Copy out all the lines of the data precisely, omitting any pictures.

**Records shown:**
= Beginning of Section =
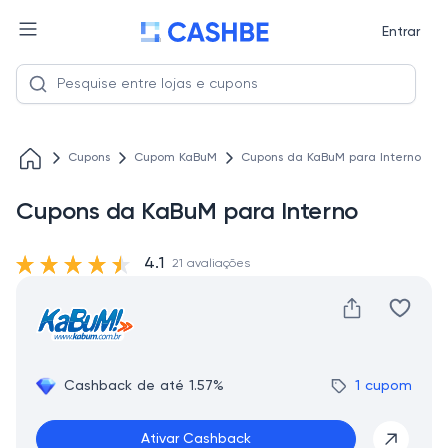
Entrar
Cupons
Cupom KaBuM
Cupons da KaBuM para Interno
Cupons da KaBuM para Interno
4.1
21 avaliações
Cashback de até 1.57%
1 cupom
Ativar Cashback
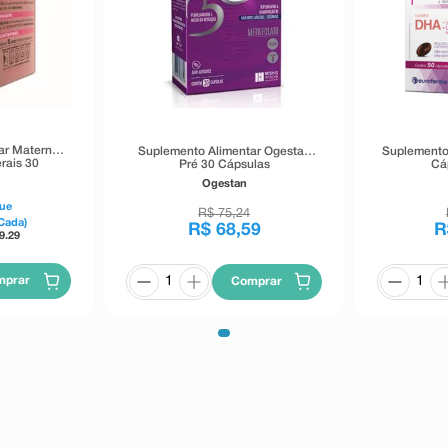
ar Materna
Suplemento Alimentar Ogestan
Suplemento
rais 30
Pré 30 Cápsulas
Cá
os
Ogestan
ue
R$
75
,
24
Cada)
R$
68
,
59
R
9.29
mprar
Comprar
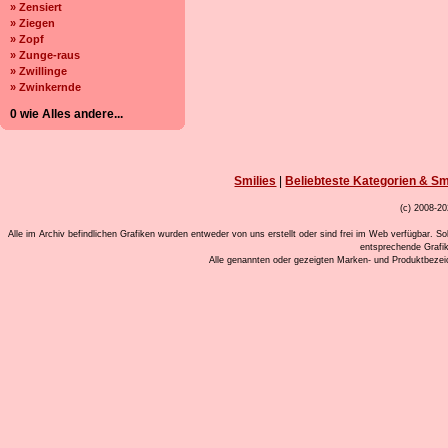
» Zensiert
» Ziegen
» Zopf
» Zunge-raus
» Zwillinge
» Zwinkernde
0 wie Alles andere...
Smilies
|
Beliebteste Kategorien & Sm
(c) 2008-20
Alle im Archiv befindlichen Grafiken wurden entweder von uns erstellt oder sind frei im Web verfügbar. So
entsprechende Grafi
Alle genannten oder gezeigten Marken- und Produktbeze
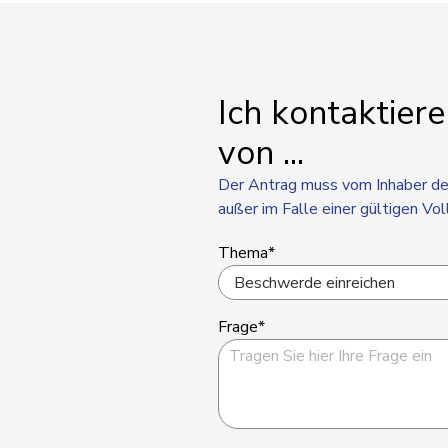
Ich kontaktiere
von ...
Der Antrag muss vom Inhaber de
außer im Falle einer gültigen Vo
Thema*
Frage*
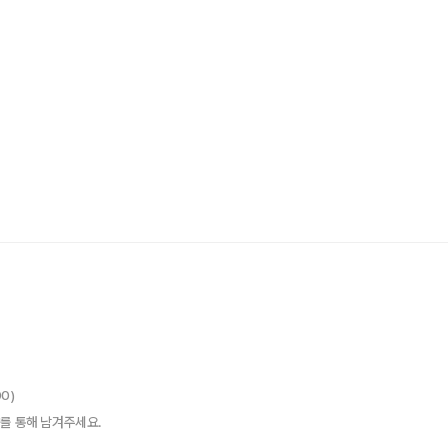
00)
를 통해 남겨주세요.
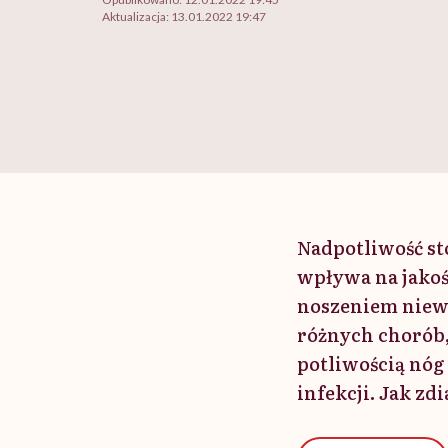
Aktualizacja:
13.01.2022 19:47
Nadpotliwość st
wpływa na jako
noszeniem niewł
różnych chorób,
potliwością nóg
infekcji. Jak z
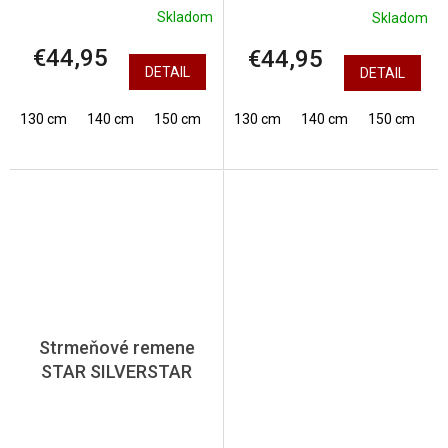
Skladom
Skladom
€44,95
€44,95
DETAIL
DETAIL
130 cm
140 cm
150 cm
130 cm
140 cm
150 cm
Strmeňové remene
STAR SILVERSTAR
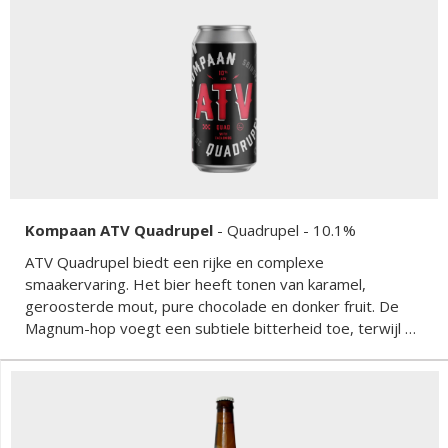
Kompaan ATV Quadrupel
-
Quadrupel
- 10.1%
ATV Quadrupel biedt een rijke en complexe
smaakervaring. Het bier heeft tonen van karamel,
geroosterde mout, pure chocolade en donker fruit. De
Magnum-hop voegt een subtiele bitterheid toe, terwijl de
Saaz-hop een kruidige toets biedt die de zoetheid van de
mouten perfect in balans brengt. Het mondgevoel is vol
en fluweelzacht, met een verwarmende afdronk.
= End of Section =
**Expected answer:**
Entrar
Cupons
Cupom KaBuM
Cupons da KaBuM para Interno
Cupons da KaBuM para Interno
4.1
21 avaliações
Cashback de até 1.57%
1 cupom
Ativar Cashback
ar Materna
Suplemento Alimentar Ogestan
Suplemento
rais 30
Pré 30 Cápsulas
Cá
os
Ogestan
ue
R$
75
,
24
Cada)
R$
68
,
59
R
9.29
mprar
Comprar
» Zensiert
» Ziegen
» Zopf
» Zunge-raus
» Zwillinge
» Zwinkernde
0 wie Alles andere...
Smilies
|
Beliebteste Kategorien & Sm
(c) 2008-20
Alle im Archiv befindlichen Grafiken wurden entweder von uns erstellt oder sind frei im Web verfügbar. So
entsprechende Grafi
Alle genannten oder gezeigten Marken- und Produktbeze
Ich kontaktiere
von ...
Der Antrag muss vom Inhaber de
außer im Falle einer gültigen Vo
Thema*
Frage*
00)
를 통해 남겨주세요.
Aktualizacja:
13.01.2022 19:47
Nadpotliwość st
wpływa na jako
noszeniem niewł
różnych chorób,
potliwością nóg
infekcji. Jak z
Skladom
Skladom
€44,95
€44,95
DETAIL
DETAIL
130 cm
140 cm
150 cm
130 cm
140 cm
150 cm
Strmeňové remene
STAR SILVERSTAR
Kompaan ATV Quadrupel
-
Quadrupel
- 10.1%
ATV Quadrupel biedt een rijke en complexe
smaakervaring. Het bier heeft tonen van karamel,
geroosterde mout, pure chocolade en donker fruit. De
Magnum-hop voegt een subtiele bitterheid toe, terwijl de
Saaz-hop een kruidige toets biedt die de zoetheid van de
mouten perfect in balans brengt. Het mondgevoel is vol
en fluweelzacht, met een verwarmende afdronk.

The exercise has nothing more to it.